Financial Institutions Benefit From Interest Rate Gains
European banks have been facing challenges due to the loose monetary policy of the past decade. However, the recent increase in interest rates is now bringing them a positive turn of events.
LSEG I/B/E/S reported that the sector’s profits increased by more than 15% in the second quarter, in contrast to the 13% growth seen in the first quarter.
Citi’s global equity strategist, David Groman, noted that while most sectors are experiencing downward revisions, European banks and financials continue to receive positive revisions. “This particular industry stands out with its impressive earnings momentum, which is significantly stronger than other sectors in the market.”
In July, European banking shares reached their highest point in nine years.

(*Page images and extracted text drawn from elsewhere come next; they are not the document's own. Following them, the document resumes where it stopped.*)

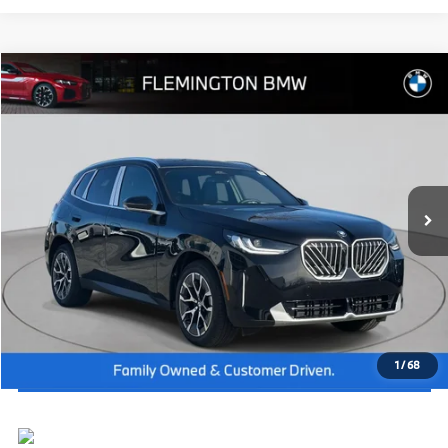
Compare Vehicle
2026
BMW X3
30 xDrive
MSRP:
$58,040
Flemington BMW
Dealer Doc Fee:
+$654
VIN:
5UX53GP00T9282635
Stock:
WB26354
Model:
26XD
Final Price
$58,694
In Stock
Ext.
Int.
I'm Interested
Click To Call
View Vehicle Details
1
/
68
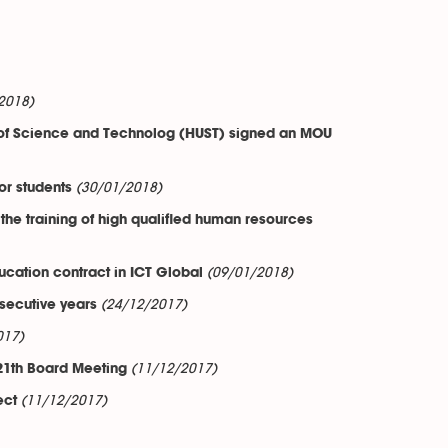
2018)
ty of Science and Technolog (HUST) signed an MOU
(30/01/2018)
or students
 the training of high qualified human resources
(09/01/2018)
cation contract in ICT Global
(24/12/2017)
secutive years
017)
(11/12/2017)
1th Board Meeting
(11/12/2017)
ect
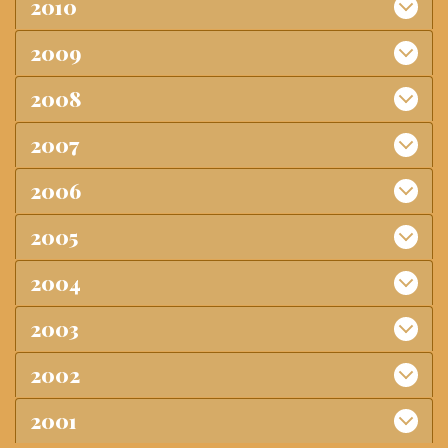
2010
2009
2008
2007
2006
2005
2004
2003
2002
2001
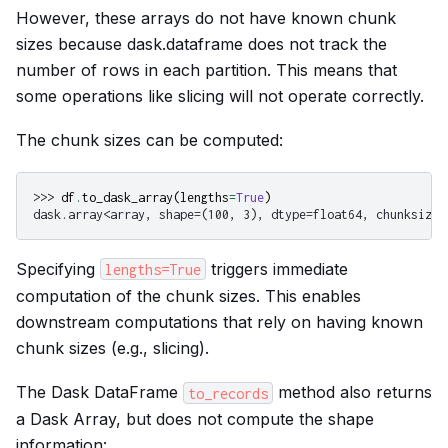
However, these arrays do not have known chunk
sizes because dask.dataframe does not track the
number of rows in each partition. This means that
some operations like slicing will not operate correctly.
The chunk sizes can be computed:
>>> 
df
.
to_dask_array
(
lengths
=
True
)
dask.array<array, shape=(100, 3), dtype=float64, chunksize=
Specifying
triggers immediate
lengths=True
computation of the chunk sizes. This enables
downstream computations that rely on having known
chunk sizes (e.g., slicing).
The Dask DataFrame
method also returns
to_records
a Dask Array, but does not compute the shape
information:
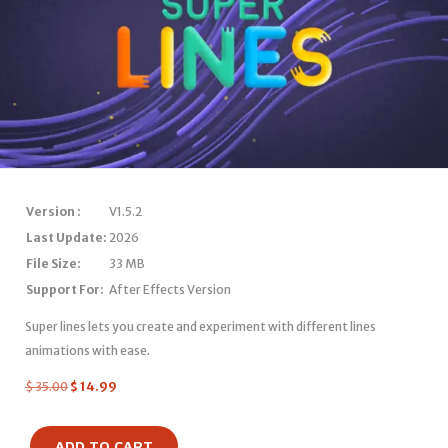
Version :
V1.5.2
Last Update:
2026
File Size:
33 MB
Support For:
After Effects Version
Super lines lets you create and experiment with different lines
animations with ease.
$
35.00
$
14.99
ADD TO CART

The stocks experienced a decline in early August due to concerns about a potential recession in the United States. However, they have still managed to maintain a positive growth of over 12% this year, surpassing the overall market performance.
Technological Challenges
According to data from LSEG I/B/E/S, the tech sector we had a significant negative impact on Europe’s second-quarter earnings growth, experiencing a nearly 30% decline compared to the same period last year.
However, a significant portion of this year’s projected growth has been postponed to 2025, yet analysts maintain a positive outlook.
ASML (AS:ASML), the largest technology company in Europe, experienced a 19% decrease in net income during the quarter. However, the CEO expressed optimism for the future, referring to 2024 as a “transition year” and anticipating a robust performance in 2025.
According to Citi’s Groman, European tech companies are experiencing a more negative earnings revision trend than the rest of the world. This suggests that unique factors affecting European growth may set it apart from other regions.
“We anticipate a substantial growth rate of approximately 40% in the upcoming year, making European tech one of the most rapidly expanding sectors. This is why we maintain a positive outlook on European tech.”